* Required action
Of all the lines in these entries, count those that contain "canales" and give only the total.

* Source information

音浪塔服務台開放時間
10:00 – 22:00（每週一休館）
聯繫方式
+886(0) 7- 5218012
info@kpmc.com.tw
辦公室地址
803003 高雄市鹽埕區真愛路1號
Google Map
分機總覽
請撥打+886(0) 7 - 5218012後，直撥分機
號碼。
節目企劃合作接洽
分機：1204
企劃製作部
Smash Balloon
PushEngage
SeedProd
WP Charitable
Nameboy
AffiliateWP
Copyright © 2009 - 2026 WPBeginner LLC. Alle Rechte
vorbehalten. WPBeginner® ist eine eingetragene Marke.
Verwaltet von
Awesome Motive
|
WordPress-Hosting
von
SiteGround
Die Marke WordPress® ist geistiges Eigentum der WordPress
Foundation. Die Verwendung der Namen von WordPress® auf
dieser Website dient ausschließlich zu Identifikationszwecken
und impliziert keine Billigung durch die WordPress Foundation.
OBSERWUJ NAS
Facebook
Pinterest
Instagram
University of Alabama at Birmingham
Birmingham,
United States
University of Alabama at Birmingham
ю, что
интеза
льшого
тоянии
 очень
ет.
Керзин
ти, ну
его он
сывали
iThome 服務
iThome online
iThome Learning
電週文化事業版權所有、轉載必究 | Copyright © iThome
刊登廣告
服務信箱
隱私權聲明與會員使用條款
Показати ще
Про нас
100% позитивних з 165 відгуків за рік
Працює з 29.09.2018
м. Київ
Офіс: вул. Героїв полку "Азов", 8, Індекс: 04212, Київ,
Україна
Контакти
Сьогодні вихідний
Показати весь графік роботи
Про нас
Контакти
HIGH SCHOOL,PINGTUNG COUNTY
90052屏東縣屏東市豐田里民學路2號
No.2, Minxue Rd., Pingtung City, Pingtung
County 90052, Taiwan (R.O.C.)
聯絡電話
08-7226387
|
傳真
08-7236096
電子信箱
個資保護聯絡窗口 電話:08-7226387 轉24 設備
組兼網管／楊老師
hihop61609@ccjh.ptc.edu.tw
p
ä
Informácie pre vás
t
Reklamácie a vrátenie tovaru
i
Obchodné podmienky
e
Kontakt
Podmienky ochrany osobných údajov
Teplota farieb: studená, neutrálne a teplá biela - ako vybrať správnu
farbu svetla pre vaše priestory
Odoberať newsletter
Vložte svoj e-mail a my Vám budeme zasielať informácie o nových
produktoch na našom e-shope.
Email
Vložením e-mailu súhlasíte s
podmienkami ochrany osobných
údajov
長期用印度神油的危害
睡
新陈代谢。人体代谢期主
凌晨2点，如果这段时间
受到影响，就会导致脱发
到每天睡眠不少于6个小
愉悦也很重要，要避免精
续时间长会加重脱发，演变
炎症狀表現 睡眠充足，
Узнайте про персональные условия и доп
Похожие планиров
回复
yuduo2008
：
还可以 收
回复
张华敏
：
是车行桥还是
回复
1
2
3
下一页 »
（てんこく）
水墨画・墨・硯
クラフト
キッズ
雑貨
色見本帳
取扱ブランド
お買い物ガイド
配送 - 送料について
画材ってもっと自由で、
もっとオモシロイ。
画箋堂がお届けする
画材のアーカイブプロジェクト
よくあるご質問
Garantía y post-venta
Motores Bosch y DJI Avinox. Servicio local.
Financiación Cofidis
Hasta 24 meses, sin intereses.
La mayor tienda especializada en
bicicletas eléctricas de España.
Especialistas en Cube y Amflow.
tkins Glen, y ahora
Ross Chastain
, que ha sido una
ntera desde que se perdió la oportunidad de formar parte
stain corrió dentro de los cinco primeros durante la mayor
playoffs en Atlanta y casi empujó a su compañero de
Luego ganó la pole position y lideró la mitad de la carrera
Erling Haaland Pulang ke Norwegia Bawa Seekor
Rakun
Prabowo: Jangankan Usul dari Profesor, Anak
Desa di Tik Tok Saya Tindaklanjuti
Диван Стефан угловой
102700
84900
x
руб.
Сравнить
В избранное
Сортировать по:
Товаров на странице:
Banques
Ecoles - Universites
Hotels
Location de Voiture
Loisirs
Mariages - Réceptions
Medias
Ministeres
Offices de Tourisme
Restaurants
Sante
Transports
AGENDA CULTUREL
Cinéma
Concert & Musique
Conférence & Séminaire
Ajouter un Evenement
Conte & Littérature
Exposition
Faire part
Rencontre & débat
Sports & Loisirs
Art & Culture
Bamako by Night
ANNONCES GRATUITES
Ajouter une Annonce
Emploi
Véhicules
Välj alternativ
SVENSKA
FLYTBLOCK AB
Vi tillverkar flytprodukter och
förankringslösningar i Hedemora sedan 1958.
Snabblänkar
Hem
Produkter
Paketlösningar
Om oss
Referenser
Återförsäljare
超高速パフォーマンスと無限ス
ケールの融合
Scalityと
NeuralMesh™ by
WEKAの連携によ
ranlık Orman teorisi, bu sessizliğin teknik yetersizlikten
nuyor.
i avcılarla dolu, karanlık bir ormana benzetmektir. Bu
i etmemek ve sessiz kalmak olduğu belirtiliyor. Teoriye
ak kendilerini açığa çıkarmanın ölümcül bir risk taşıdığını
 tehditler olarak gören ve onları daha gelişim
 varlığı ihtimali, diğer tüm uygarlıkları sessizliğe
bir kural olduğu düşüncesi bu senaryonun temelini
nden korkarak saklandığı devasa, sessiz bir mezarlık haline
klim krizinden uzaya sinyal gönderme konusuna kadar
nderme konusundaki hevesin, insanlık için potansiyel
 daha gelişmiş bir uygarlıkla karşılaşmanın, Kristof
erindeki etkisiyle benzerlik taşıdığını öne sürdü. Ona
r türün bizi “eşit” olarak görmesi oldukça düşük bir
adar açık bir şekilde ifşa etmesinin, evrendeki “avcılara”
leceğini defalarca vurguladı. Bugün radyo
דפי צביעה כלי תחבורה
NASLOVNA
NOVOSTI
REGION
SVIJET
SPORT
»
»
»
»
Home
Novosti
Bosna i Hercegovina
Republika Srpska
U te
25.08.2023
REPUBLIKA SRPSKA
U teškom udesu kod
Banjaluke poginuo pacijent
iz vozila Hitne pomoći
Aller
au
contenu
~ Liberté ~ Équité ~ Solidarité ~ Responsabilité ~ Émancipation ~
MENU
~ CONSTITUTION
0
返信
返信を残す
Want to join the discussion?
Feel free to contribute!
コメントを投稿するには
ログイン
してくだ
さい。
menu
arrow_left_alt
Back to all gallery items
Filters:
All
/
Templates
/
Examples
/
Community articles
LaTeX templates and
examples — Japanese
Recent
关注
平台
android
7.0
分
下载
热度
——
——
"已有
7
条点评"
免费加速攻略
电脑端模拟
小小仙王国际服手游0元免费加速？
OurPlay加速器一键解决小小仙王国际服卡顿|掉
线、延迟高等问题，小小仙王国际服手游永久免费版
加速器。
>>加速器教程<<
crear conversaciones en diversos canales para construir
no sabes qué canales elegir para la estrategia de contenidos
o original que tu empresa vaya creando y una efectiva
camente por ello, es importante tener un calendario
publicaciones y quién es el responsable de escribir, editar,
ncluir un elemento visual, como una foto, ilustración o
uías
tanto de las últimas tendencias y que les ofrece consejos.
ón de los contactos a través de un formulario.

* Exercise solution
2